There were jubilations on the street after the first batch of the prisoners emerged out of the Saydnayah Prison. Step News Agency shared a vivid description of a video of a jubilant freed inmate who “leapt into the arms of relatives in a sudden, disbelieving hug, the three men clasping each other and sobbing with joy before one fell to his knees, still clutching the freed man’s legs.”

Several videos from the prison complex showed the people checking the files left behind by the guards to know the fate of their loved ones. Anadolu English released a drone image of the roads and the highways on the outskirts of Damascus showing traffic snarls.

“The complex (prison) was believed to have up to 20,000 detainees. But the Red building itself is said to have way more than double. Some levels still haven’t been reached. There are several floors under Saydnayah Prison which couldn’t be reached so far due to the special (unique) security mechanisms,” Qalaat Al Mudiq, a Syrian military observer, stated in a post on X.

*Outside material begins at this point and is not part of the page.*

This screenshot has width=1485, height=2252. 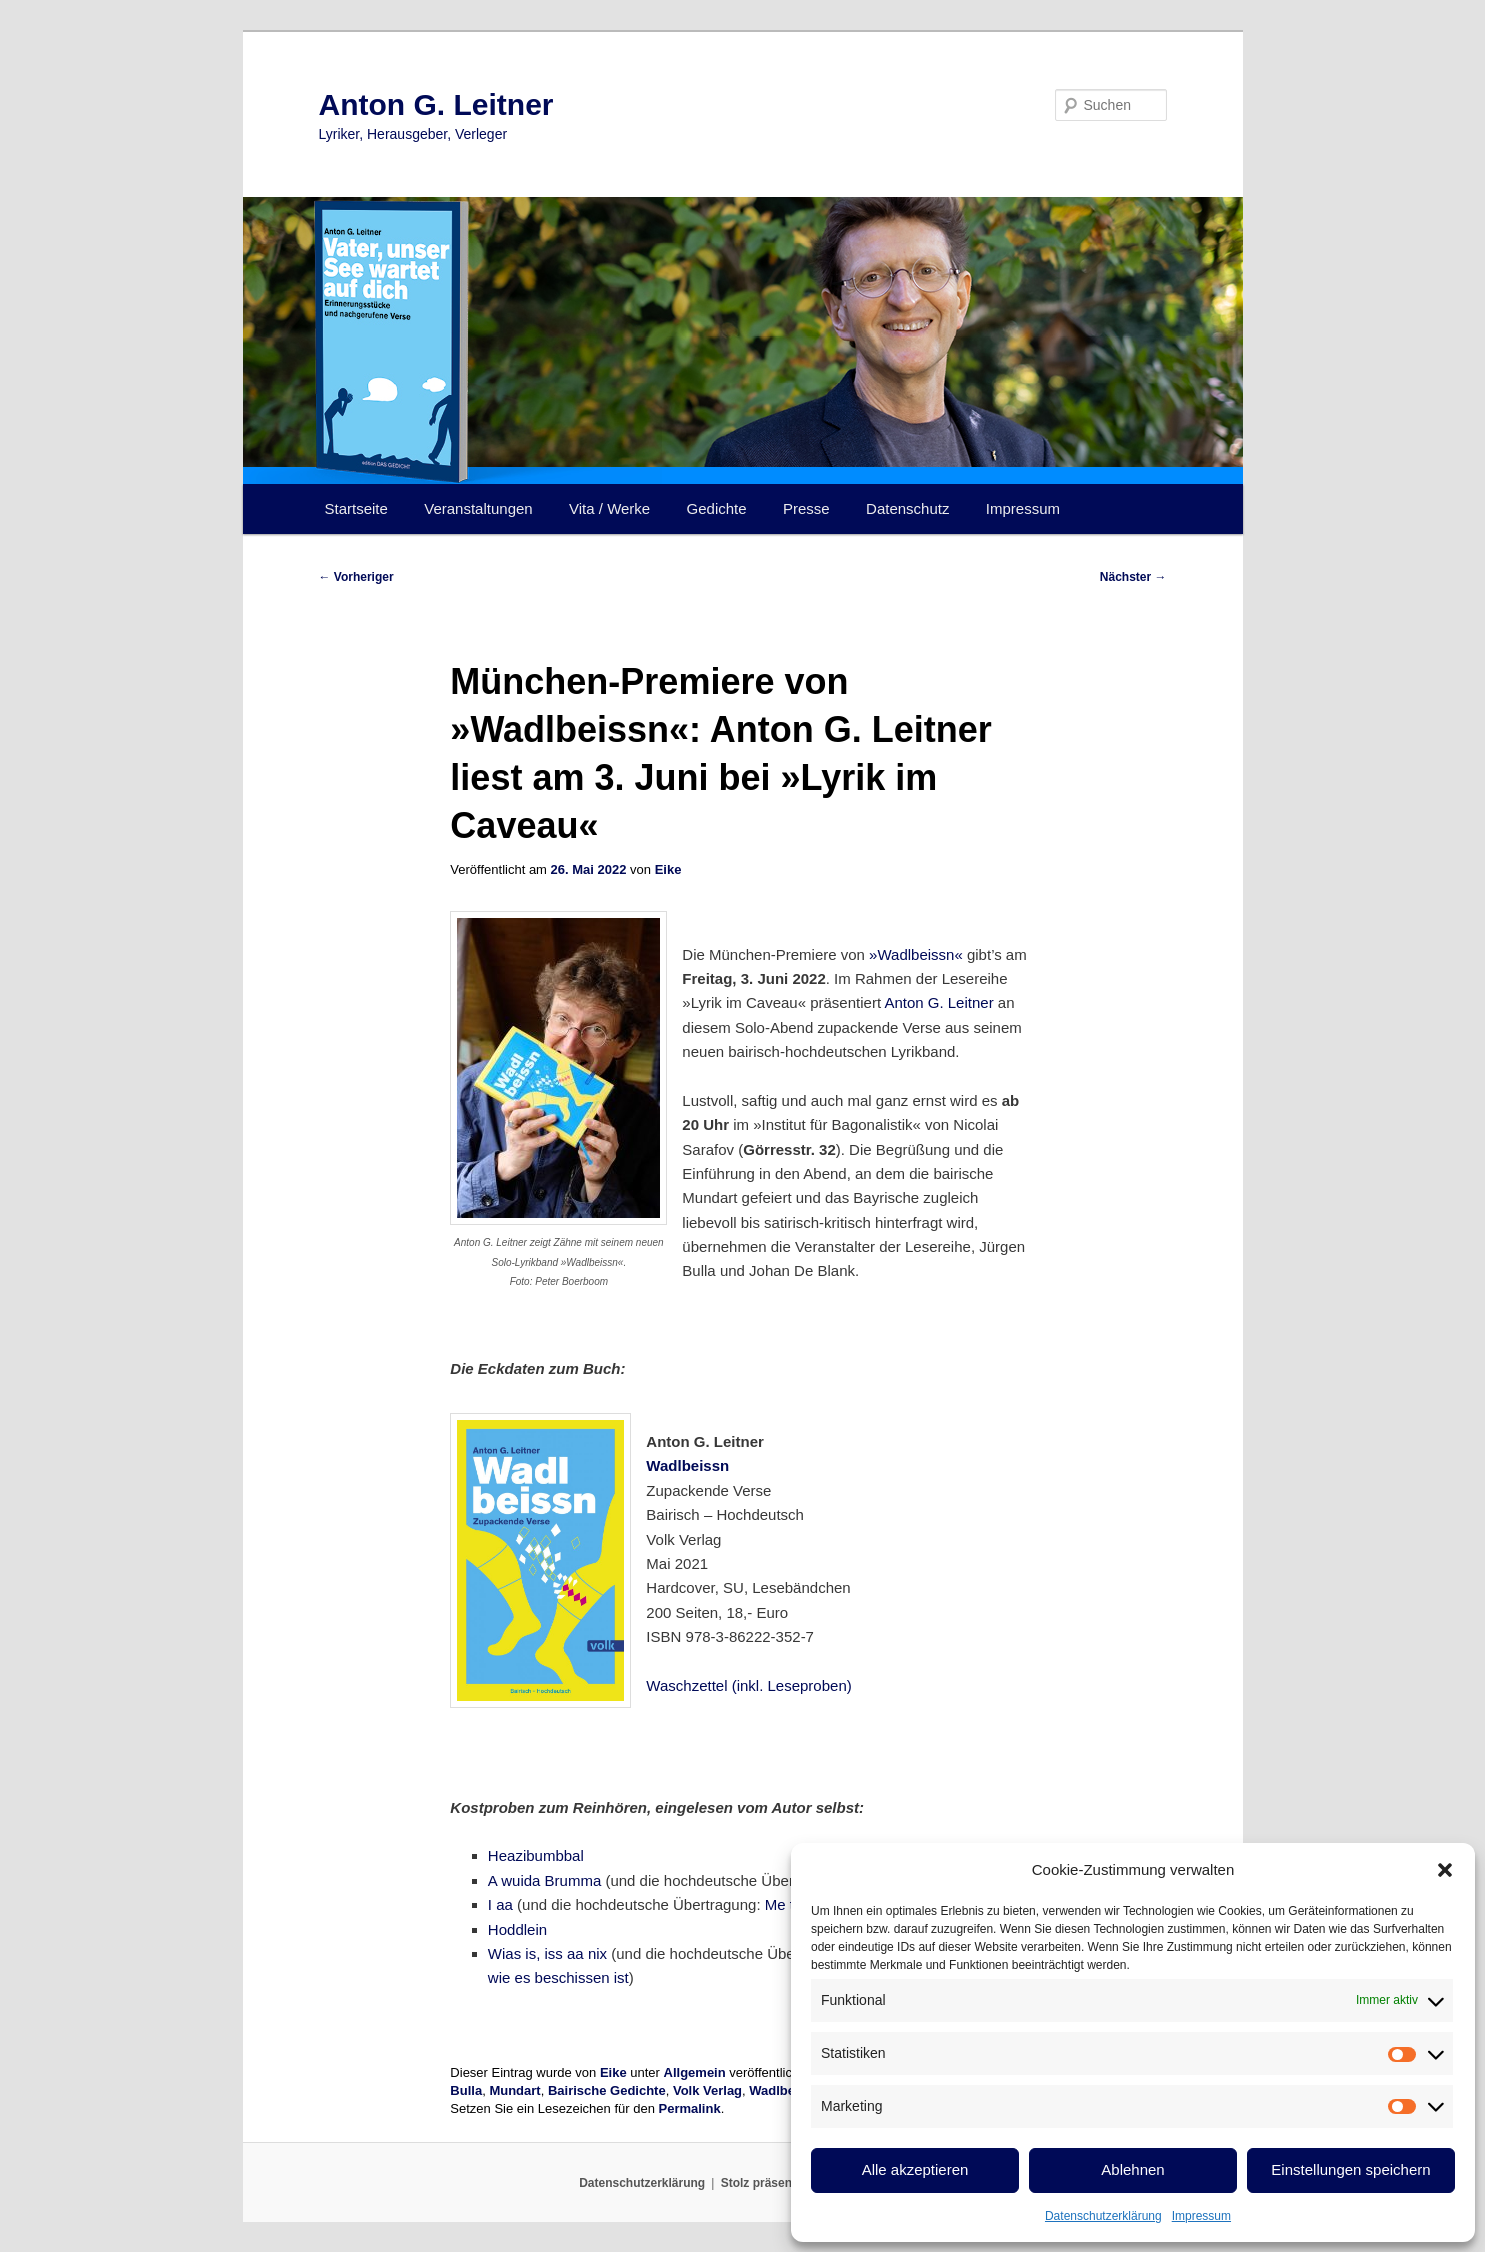 I want to click on [button], so click(x=1445, y=1870).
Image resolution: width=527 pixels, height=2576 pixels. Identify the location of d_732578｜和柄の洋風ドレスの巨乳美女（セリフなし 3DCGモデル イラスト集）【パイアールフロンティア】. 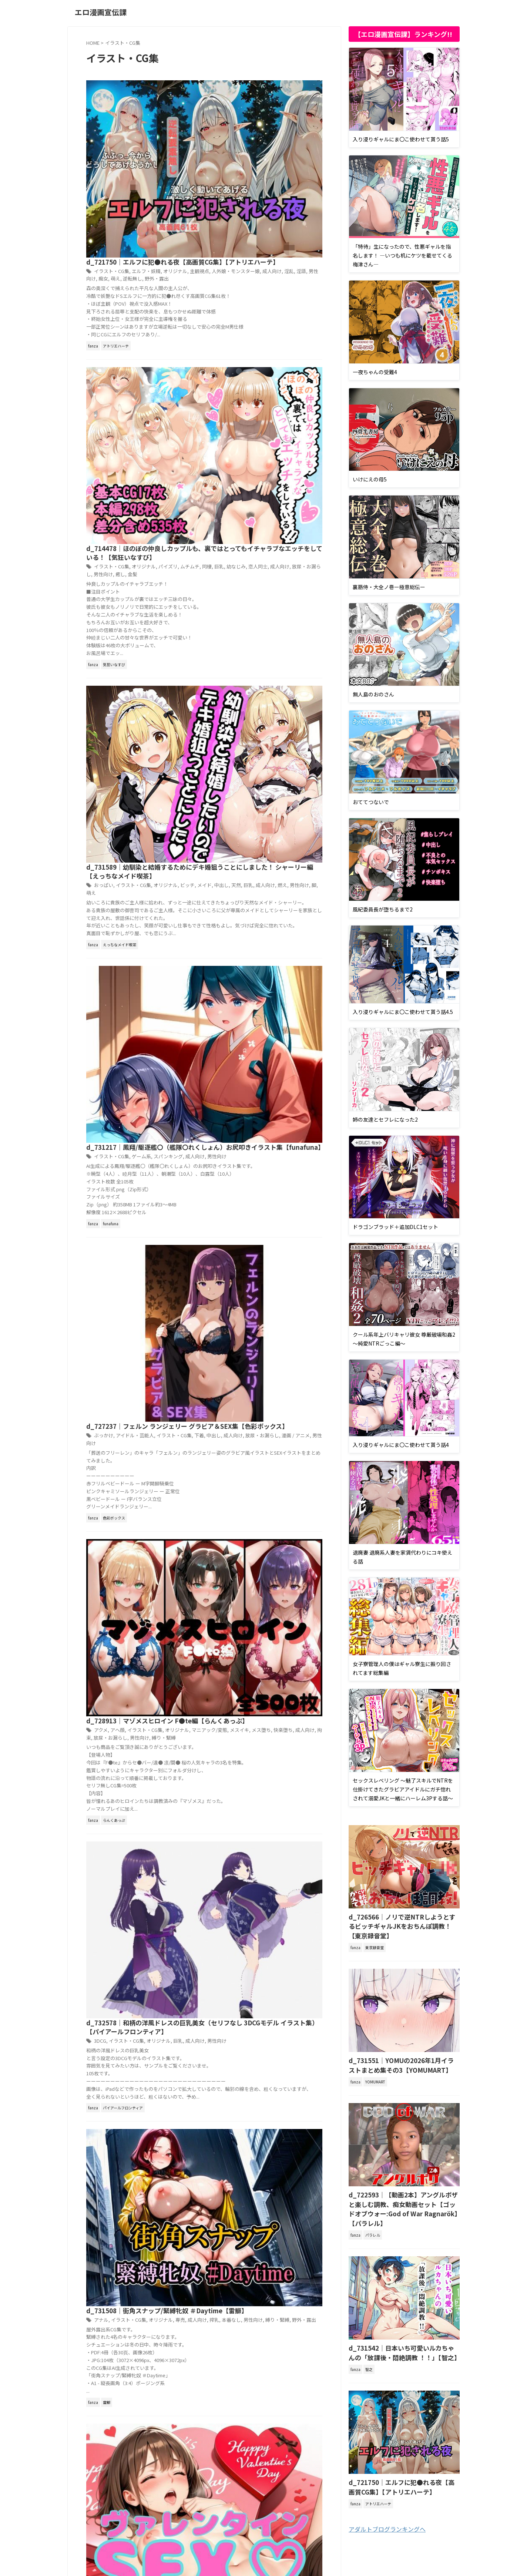 (261, 978).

He stated that the “Red Building was a section in the Saydnayah Prison dedicated to civilians arrested by Assad’s Regime since 2011”. Assad had faced a massive eruption of opposition to his rule in 2011 amid the sudden arrival of ‘Arab Spring’ that had brought change in government in Tunisia. The Assad Regime has the support of Russia and Iran while the US and Isreal claimed neutrality.

“The revolutionaries reached the red prison within Sednaya Prison, three floors underground. To free political prisoners and prisoners of conscience from it. Have you started to know the truth about the Assad regime and who is Bashar al-Assad?,” asked Ragip Soylu, a local journalist, in a post on X.